## INFORMATION GIVEN
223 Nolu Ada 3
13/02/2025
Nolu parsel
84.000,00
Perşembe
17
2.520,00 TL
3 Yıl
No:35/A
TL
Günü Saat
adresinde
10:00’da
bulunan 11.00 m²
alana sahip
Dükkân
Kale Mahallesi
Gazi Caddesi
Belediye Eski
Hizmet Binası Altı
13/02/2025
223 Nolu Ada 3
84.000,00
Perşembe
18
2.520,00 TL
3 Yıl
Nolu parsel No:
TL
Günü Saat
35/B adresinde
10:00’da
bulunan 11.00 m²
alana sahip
---
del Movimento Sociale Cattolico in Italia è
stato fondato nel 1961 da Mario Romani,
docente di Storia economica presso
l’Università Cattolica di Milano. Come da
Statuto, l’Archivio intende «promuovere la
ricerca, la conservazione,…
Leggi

## WHAT IS EXPECTED
Since only the number is needed, state how many lines of the listing contain the word "Nolu".

## PROBLEM SOLUTION
4